Your task is to print all of the entries exactly, though the pictures should not be included.

Stored data entries
= = =
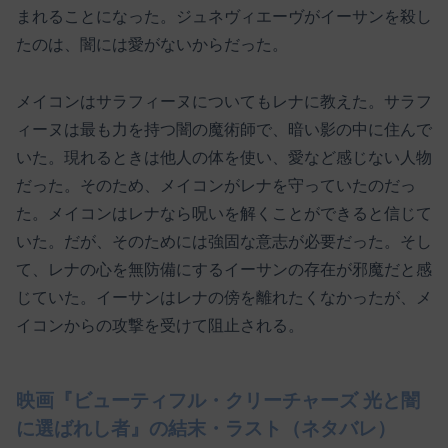
まれることになった。ジュネヴィエーヴがイーサンを殺し
たのは、闇には愛がないからだった。
メイコンはサラフィーヌについてもレナに教えた。サラフ
ィーヌは最も力を持つ闇の魔術師で、暗い影の中に住んで
いた。現れるときは他人の体を使い、愛など感じない人物
だった。そのため、メイコンがレナを守っていたのだっ
た。メイコンはレナなら呪いを解くことができると信じて
いた。だが、そのためには強固な意志が必要だった。そし
て、レナの心を無防備にするイーサンの存在が邪魔だと感
じていた。イーサンはレナの傍を離れたくなかったが、メ
イコンからの攻撃を受けて阻止される。
映画『ビューティフル・クリーチャーズ 光と闇
に選ばれし者』の結末・ラスト（ネタバレ）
= = =
#### Exercise response
まれることになった。ジュネヴィエーヴがイーサンを殺し
たのは、闇には愛がないからだった。
メイコンはサラフィーヌについてもレナに教えた。サラフ
ィーヌは最も力を持つ闇の魔術師で、暗い影の中に住んで
いた。現れるときは他人の体を使い、愛など感じない人物
だった。そのため、メイコンがレナを守っていたのだっ
た。メイコンはレナなら呪いを解くことができると信じて
いた。だが、そのためには強固な意志が必要だった。そし
て、レナの心を無防備にするイーサンの存在が邪魔だと感
じていた。イーサンはレナの傍を離れたくなかったが、メ
イコンからの攻撃を受けて阻止される。
映画『ビューティフル・クリーチャーズ 光と闇
に選ばれし者』の結末・ラスト（ネタバレ）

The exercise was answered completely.